Python API
LintDataset
LintDataset validates an xarray dataset against the metadata rules required for
publication to the ESA Open Science Catalog. Run it before publishing to catch
issues early.
from deep_code.tools.lint import LintDataset
# Lint a Zarr dataset from the DeepESDL public/team bucket by ID
result = LintDataset(dataset_id="my-dataset.zarr").lint_dataset()
# Or lint an already-opened xarray.Dataset
import xarray as xr
ds = xr.open_zarr("s3://my-bucket/my-dataset.zarr")

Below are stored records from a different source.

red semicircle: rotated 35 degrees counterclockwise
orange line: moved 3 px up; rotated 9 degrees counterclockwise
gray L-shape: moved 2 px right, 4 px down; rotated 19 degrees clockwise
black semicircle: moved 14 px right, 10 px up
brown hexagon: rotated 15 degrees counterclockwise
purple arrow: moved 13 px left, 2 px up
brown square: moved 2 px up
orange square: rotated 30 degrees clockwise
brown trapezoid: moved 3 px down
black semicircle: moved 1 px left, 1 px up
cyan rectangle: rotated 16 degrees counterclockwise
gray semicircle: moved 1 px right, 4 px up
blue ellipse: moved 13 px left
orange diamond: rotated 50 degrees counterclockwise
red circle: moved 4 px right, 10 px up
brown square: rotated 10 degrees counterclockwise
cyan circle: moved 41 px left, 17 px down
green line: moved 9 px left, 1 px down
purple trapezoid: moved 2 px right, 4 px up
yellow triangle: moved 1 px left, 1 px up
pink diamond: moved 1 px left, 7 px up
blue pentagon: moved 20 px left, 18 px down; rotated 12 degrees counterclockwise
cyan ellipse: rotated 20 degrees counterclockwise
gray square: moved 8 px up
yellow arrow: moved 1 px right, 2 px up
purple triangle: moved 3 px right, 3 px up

result = LintDataset(dataset=ds).lint_dataset()
print(result)
Validation rules
Two custom rules are checked:
| Rule | What is validated | If missing during publish |
|---|---|---|
deepcode/dataset-description |
Dataset has a description attribute in ds.attrs. |
Falls back to "No description available." |
deepcode/variable-gcmd-keyword-url |
Every data variable has a gcmd_keyword_url attribute. |
You are prompted to enter a URL for each affected variable interactively. |
Run LintDataset beforehand to spot metadata gaps before they interrupt the publish flow.

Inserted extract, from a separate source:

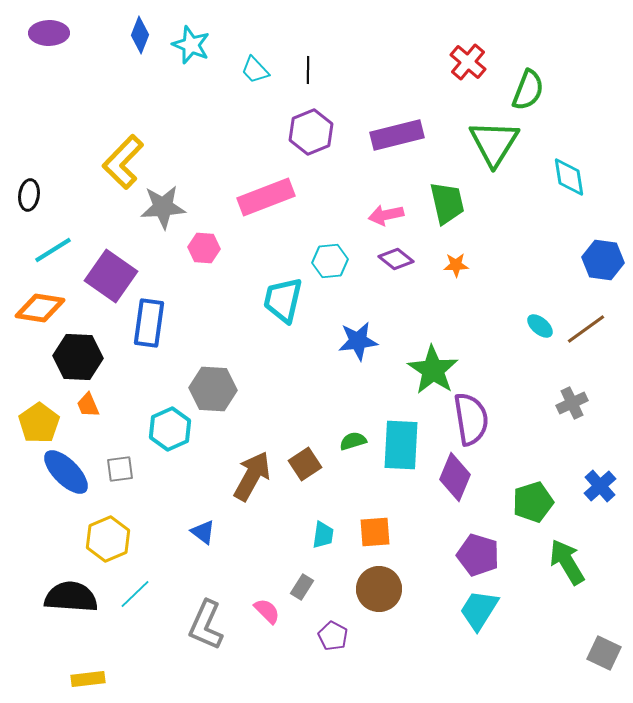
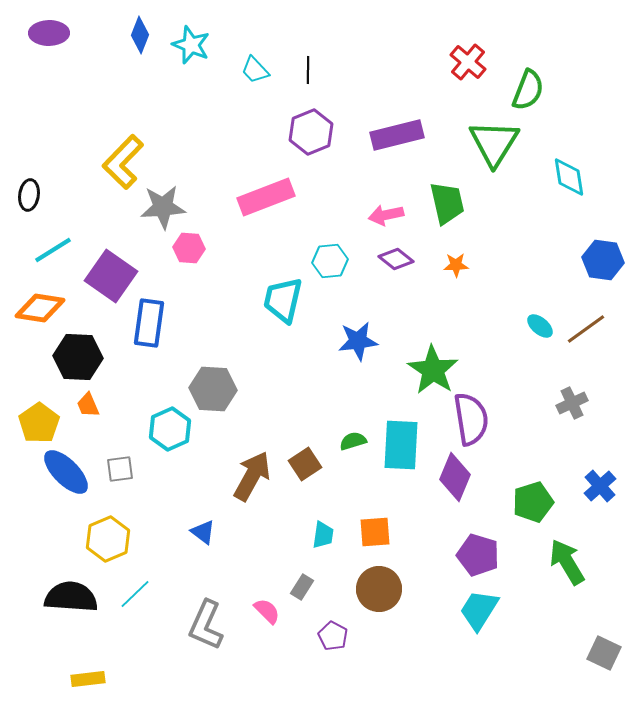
pink hexagon at (204, 248): moved 15 px left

The same check is also available from the CLI — see Lint a dataset.
Publisher
deep_code.tools.publish.Publisher is the main entry point.
from deep_code.tools.publish import Publisher
publisher = Publisher(
dataset_config_path="dataset.yaml",
workflow_config_path="workflow.yaml",
environment="staging", # "production" | "staging" | "testing"
)
# Generate files locally (no PR)
publisher.publish(write_to_file=True, mode="all")
# Or open a PR directly
publisher.publish(write_to_file=False, mode="dataset")
mode controls what is published:
mode |
What is published |
|---|---|
"dataset" |
OSC STAC collection, variable catalogs, product/variable base catalogs, project collection. |
"workflow" |
OGC API workflow and experiment records, workflow/experiment base catalogs. |
"all" |
Both of the above (default). |
OscDatasetStacGenerator
OscDatasetStacGenerator can also be used directly when you need more control
over individual artifacts.
from deep_code.utils.dataset_stac_generator import OscDatasetStacGenerator
generator = OscDatasetStacGenerator(
dataset_id="my-dataset.zarr",
collection_id="my-collection",
workflow_id="my-workflow",
workflow_title="My Workflow",
license_type="CC-BY-4.0",
osc_themes=["cryosphere"],
osc_region="Global",
osc_status="completed",
# Optional: override the default project identifier.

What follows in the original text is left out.